WELCOME,
SORRY YOU’RE HERE
When filmmaker Gayle Ferraro lost her nephew Colin to overdose in 2022, she was set adrift and racked with guilt. Why couldn’t she help him? As she searched for meaning, she found a peer-support grief community, others who shared her pain, and a vast, national network of those left behind by raging opioid epidemic — and an often indifferent world.

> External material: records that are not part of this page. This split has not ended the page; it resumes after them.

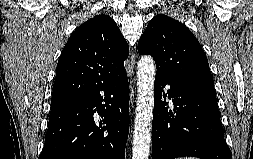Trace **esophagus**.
<instances>
[{
  "label": "esophagus",
  "instance_id": "esophagus-1",
  "mask_svg": "<svg viewBox=\"0 0 253 159\" xmlns=\"http://www.w3.org/2000/svg\"><path fill=\"white\" fill-rule=\"evenodd\" d=\"M134 67H135V56L133 55L130 60V68H131L132 73H134ZM134 97H135V89H134V84L132 81L131 82V94H130V100H131L132 106H133V102H134Z\"/></svg>",
  "mask_w": 253,
  "mask_h": 159
}]
</instances>
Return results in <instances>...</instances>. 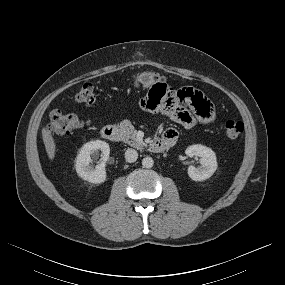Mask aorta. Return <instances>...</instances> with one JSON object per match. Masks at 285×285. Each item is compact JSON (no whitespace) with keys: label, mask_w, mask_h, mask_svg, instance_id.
<instances>
[{"label":"aorta","mask_w":285,"mask_h":285,"mask_svg":"<svg viewBox=\"0 0 285 285\" xmlns=\"http://www.w3.org/2000/svg\"><path fill=\"white\" fill-rule=\"evenodd\" d=\"M142 165L144 168H152L154 165V160L151 157H145L142 160Z\"/></svg>","instance_id":"762f6f07"}]
</instances>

Now, as Gayle meets with her support group each week, we explore the lives of its members — even as Gayle herself searches desperately for meaning and peace with Colin’s death. WELCOME, SORRY YOU’RE HERE will chart the myriad of different, often-surprising forms that grief and remembrance take, asking: How does grief work? How do the dead live with us? How does overdose really impact families? And as group members pour themselves into charity, activism, community, and even projects like this film, we ask: Is grief just an obliterating void? Or can it be transformed, through time and action into something profound, that can help light the path for others?
In Production
Expected release: Spring 2026
According to the CDC, more than 105,000 Americans died by drug-involved overdose in 2023. But as tragic as these numbers are, the real impact of these losses is much harder to measure. Each of those individual deaths leaves a range of survivors with jagged holes in their lives, building into an epidemic of grief and loss. The sheer scope has become hard to fathom: More than 40 percent of Americans — hundreds of millions of people — know someone who died by overdose.
The pain of substance use-related death is usually most profound for surviving family members, who can find themselves paralyzed, devastated by guilt and sadness — living in a personal post-apocalyptic reality. Further complicating the burden, social stigma around substance use and overdose deaths can keep people from talking about their grief, leaving them to despair in solitude. Yet despite the taboo, having this kind of death in the family has become a sadly common experience: Just under one in 10 Americans has lost a family member to overdose. Called an “overlooked emergency,” the collective emotional toll has become a crisis of its own.
After losing her son Nick in 2015, Robyn Houston-Bean founded The Sun Will Rise, which facilitates peer support meetings, provides community, and delivers other resources to those grieving a loved one.
Group facilitator Darlene Mersereau, who lost her son Chris in 2016
With no other solution in sight, “Welcome, Sorry You’re Here” immerses us in substance use-specific peer-support communities, who build a net to catch grievers in freefall. These grassroots networks bring ordinary people together to mourn, grow, and sustain each other. Local meetings and organizations tie into national and international grief communities, who hold concerts, meetups, and conferences, channeling the force of collective loss into action — whether that be offering resources for those still experiencing addiction, participating in restorative justice projects, or just providing support when people need it most.
Right now, the demand for these networks is growing every day as the opioid crisis persists, leaving more and more people bereaved. Amid a worsening problem and a lack of decisive political action, we believe providing viewers with the raw truth of these experiences is more important than ever. “Welcome, Sorry You’re Here” will present an intimate portrait of a particular kind of grief, the company it keeps, and how survivors find healing and a path forward — all told through the filmmaker’s own experiences and community.